La drammatica mancanza di dpi sta mettendo a dura prova anche gli operatori del pronto soccorso di Villa Sofia, e non è certo un problema confinato a questa struttura, è un dramma che coinvolge praticamente tutti gli ospedali, non solo in Sicilia ma in tutto il paese. A confermarlo anche una nota del CIMO: “Se non si interverrà subito già da domani tantissimi operatori sanitari potrebbero trovarsi nella condizione di dover lavorare senza alcun dispositivo di protezione individuale, quindi senza mascherine, visiere e camici monouso. Se si ammaleranno per questa ragione medici e infermieri non resterà nessuno a prendersi cura dei malati e qualcuno primo o dopo dovrà risponderne”. E’ chiaro che qualcosa non ha funzionato e non si tratta di un dettaglio, è un vero è proprio dramma, un’emergenza nell’emergenza: lo dimostra il tributo di vite umane che la categoria di medici, infermieri, operatori sanitari, sta offrendo al paese: martiri di una guerra combattuta a mani nude. 

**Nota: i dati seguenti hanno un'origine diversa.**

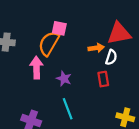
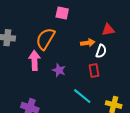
pink square: (59, 28) -> (62, 13), moved
red triangle: (119, 33) -> (108, 30), size x0.6
cyan line: (68, 109) -> (82, 96), moved, turned -30

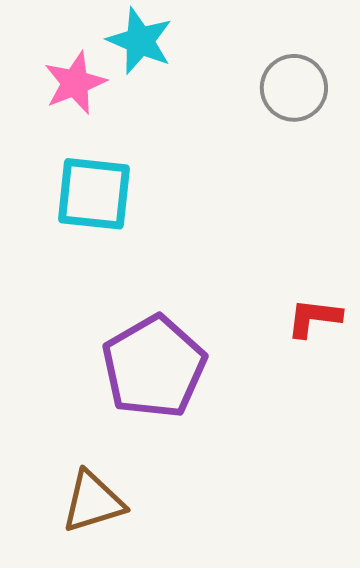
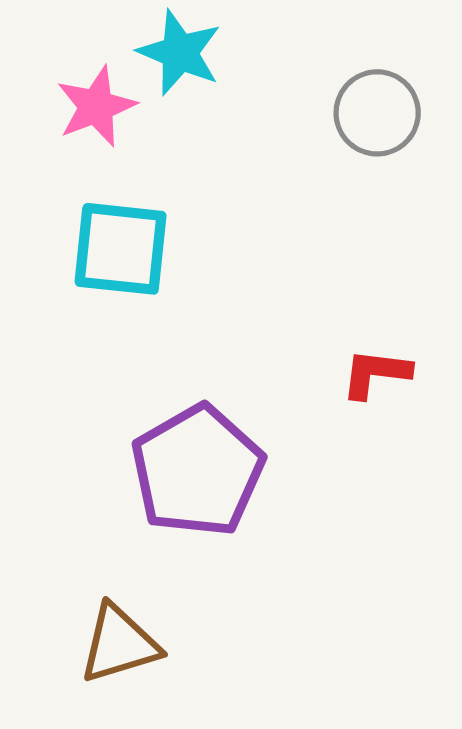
red L-shape: (314, 318) -> (376, 373), moved

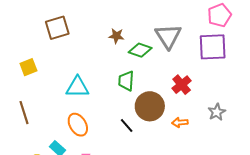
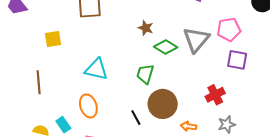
pink pentagon: (219, 15) -> (229, 29), moved
purple square: (213, 47) -> (237, 60), size x0.7
red cross: (182, 85) -> (215, 95), moved

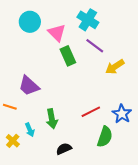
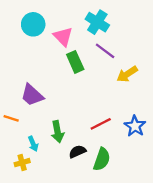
green semicircle: (105, 137) -> (102, 159), moved
yellow cross: (13, 141) -> (22, 163), moved, turned 32
black semicircle: (64, 149) -> (77, 152), moved

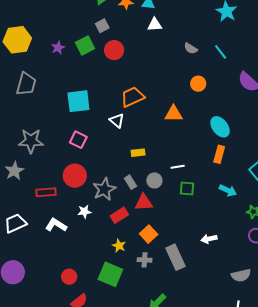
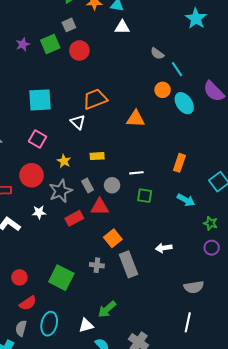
cyan line: (221, 52) -> (177, 69), moved
cyan ellipse: (220, 127) -> (184, 103), moved
orange square: (149, 234) -> (113, 238), moved
yellow star: (119, 246) -> (64, 161), moved

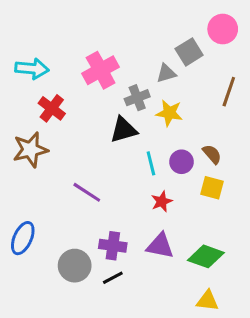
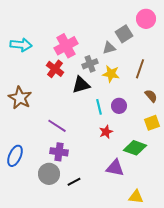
brown line: (229, 92) -> (140, 69), moved
red cross: (52, 108) -> (55, 69), moved
brown star: (30, 150) -> (20, 98), turned -30
brown semicircle: (212, 154) -> (151, 96), moved
yellow square: (212, 188) -> (152, 123), moved, turned -35
purple cross: (113, 246) -> (59, 152), moved
purple triangle: (160, 246) -> (115, 168), moved
green diamond: (206, 256) -> (135, 148), moved

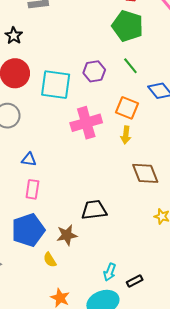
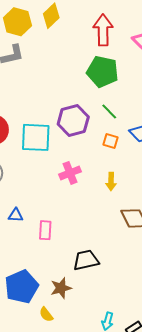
purple hexagon: (94, 71) -> (73, 120), size x1.4
orange square: (127, 108) -> (110, 141), moved, size x0.7
pink cross: (86, 123) -> (70, 173), size x0.7
pink rectangle: (32, 189) -> (45, 230), moved

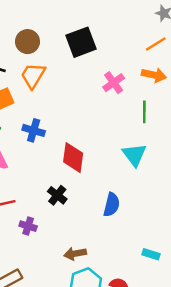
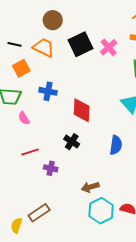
brown circle: (27, 42) -> (53, 20), moved
black square: (81, 42) -> (80, 44), moved
orange trapezoid: (33, 76) -> (44, 47), turned 90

“Ci supportiamo l’uno con l’altro ma la verità è ci sentiamo abbandonati a noi stessi. Qui è una guerra quotidiana, bisogna agire subito, e con determinazione, non so … requisire le aziende, evitare di impastarsi in procedure burocratiche come quelle della Consip che abbiamo visto cosa ha comportato. Non lo so – ripete sottovoce l’operatore – ma qualcosa bisogna fare ed anche subito perché qui siamo veramente disperati! Mi creda, in 30 anni di servizio non avevo mai visto nulla di simile”.